CN109146080A

CN109146080A - The method of model realization framework based on supervision class machine learning algorithm

Info

Publication number: CN109146080A
Application number: CN201811072255.3A
Authority: CN
Inventors: 郭益民; 石乾坤
Original assignee: Suzhou Zheng Load Information Technology Co Ltd
Current assignee: Suzhou Zheng Load Information Technology Co Ltd
Priority date: 2018-09-14
Filing date: 2018-09-14
Publication date: 2019-01-04

Abstract

The present invention relates to the methods of the model realization framework based on supervision class machine learning algorithm, comprising the following steps: step 1: the design of model data frame entirety, mainly for explicitly defining for mode input data；Step 2: data prediction design carries out further processing processing mainly for mode input matrix is generated；Step 3: sample control design case, mainly for the sample data and label data in supervision machine study；Step 4: an algorithms library is mainly established in model training design, and the training data that step 2 is completed the process is as input, then, is called the algorithm in algorithms library, that is, is produced corresponding machine learning model；Step 5: test data is inputted in trained each model and calculates acquisition prediction result, compares the otherness of the target item and prediction result in test data by model evaluation design.The present invention reaches the realization to overall architecture by supervising the model of the learning algorithm of class machine, helps the operation in simplified later period.

Description

The method of model realization framework based on supervision class machine learning algorithm

Technical field

The present invention relates to a kind of methods of model realization framework based on supervision class machine learning algorithm.

Background technique

Under current techniques environment, machine learning is most popular most exciting one of field.The study of machine, allows people Enjoyed stable twit filter, convenient text and speech recognition, reliable network search engines and brilliant Chess player, and safe and efficient autonomous driving vehicle is expected to occur indubitable, and machine learning has become one Popular domain, but it is sometimes easy to have one's view of the important overshadowed by the trivial that constantly volume carries out innovative ability and realizes continuous study by it needs.

Summary of the invention

In order to solve the above technical problems, the object of the present invention is to provide a kind of models based on supervision class machine learning algorithm The method for realizing framework.

To achieve the above object, the present invention adopts the following technical scheme:

The method of model realization framework based on supervision class machine learning algorithm, comprising the following steps:

Step 1: the design of model data frame entirety, mainly for explicitly defining for mode input data；

Step 2: data prediction design carries out further processing processing mainly for mode input matrix is generated；

Step 3: sample control design case, mainly for the sample data and label data in supervision machine study；

Step 4: model training design mainly establishes an algorithms library, the training data that step 2 is completed the process is as defeated Enter, then, calls the algorithm in algorithms library, that is, produce corresponding machine learning model；

Step 5: test data is inputted in trained each model and calculates acquisition prediction knot by model evaluation design Fruit compares the otherness of the target item and prediction result in test data.

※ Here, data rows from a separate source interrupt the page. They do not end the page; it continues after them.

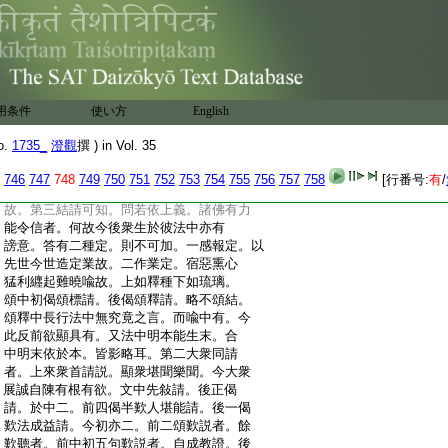
:
合三合乃至六合。展轉相從出一切字。故名
:
爲母。論經名爲初章者。以梵章之中悉談
:
字母最在初故。然五天口呼。則輕重有異。
:
書之貝葉字體不殊。梵天之書千古無易。
:
不同此土篆隷隨時。故此爲母。亦常楷定。
:
三合中初合末依於本。後十地究竟合因
用条件
使い方
English
:
無不攝。所以須此二者。若但言爲本容
:
非是末。如以百錢爲本成多財貨等。今明
o.
1735_
澄觀
撰 ) in Vol. 35
:
如水爲海本。無海非水故。云究竟無有離
:
者。又爲本者非但因爲果本。亦乃後爲前
746
747
748
749
750
751
752
753
754
755
756
757
758
[行番号:
有
/
:
本地前。望證修阿含故。初心即以智觀如
:
故。第三結請可知。問若依上義。諸佛有力
:
能令信者。何故今後衆生於彼法中亦有
:
謗意。答有二種定。則不可加。一感報定。以
:
先世今世造定業故。二作業定。宿惡熏心
:
猛利纒起難曉喩故。上如釋種下如琉璃。
:
頌中初偈頌標請。後偈頌釋請。略不頌結。
:
頌釋中長行法中無究竟之言。而喩中有。今
:
此反前欲顯具有。又法中明本能生末。合
:
中明末依於本。皆影略耳。第二大衆同請
:
者。上來衆首請説。顯衆堪聞樂聞。今大衆
:
展誠自陳有根有欲。文中先敍請。後正偈
:
請。於中二。前四偈半歎人堪能請。後一偈
:
歎法成益請。今初亦二。前二頌歎説者。餘
:
歎聽者。前中初五句歎説者。自成教證。後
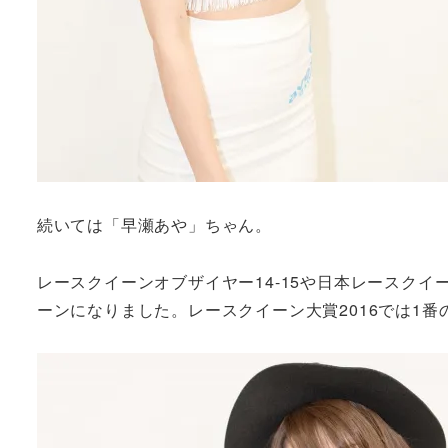
続いては「早瀬あや」ちゃん。
レースクイーンオブザイヤー14-15や日本レースクイ
ーンになりました。レースクイーン大賞2016では1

Further, the method for the model realization framework based on supervision class machine learning algorithm, wherein the step Mode input data are divided into target item and characteristic item in rapid 1, wherein target item is the object that model needs to predict, passes through industry Business demand confirms such object；Characteristic item be then for carrying out model training multi-dimensional matrix, it is every in characteristic item One dimension all has certain influence to prediction target item.

Further, the method for the model realization framework based on supervision class machine learning algorithm, wherein described Processing mode in step 2 the following steps are included:

1, deletion row records duplicate data sample or any one column missing values are more than 50% characteristic series；

2, the basic conversion of correlated characteristic column；

3, pass through the characteristic series of some continuous types of the related dummy variable discretization of design or classifying text type；

4, the processing of exceptional value deviates excessive data point for arranging, and is directly deleted or assignment again；

5, it is calculated with the multiple characteristic series of specific logical association, generates new characteristic series；

6, data are carried out by lateral division with certain rule, is respectively defined as training data and test data.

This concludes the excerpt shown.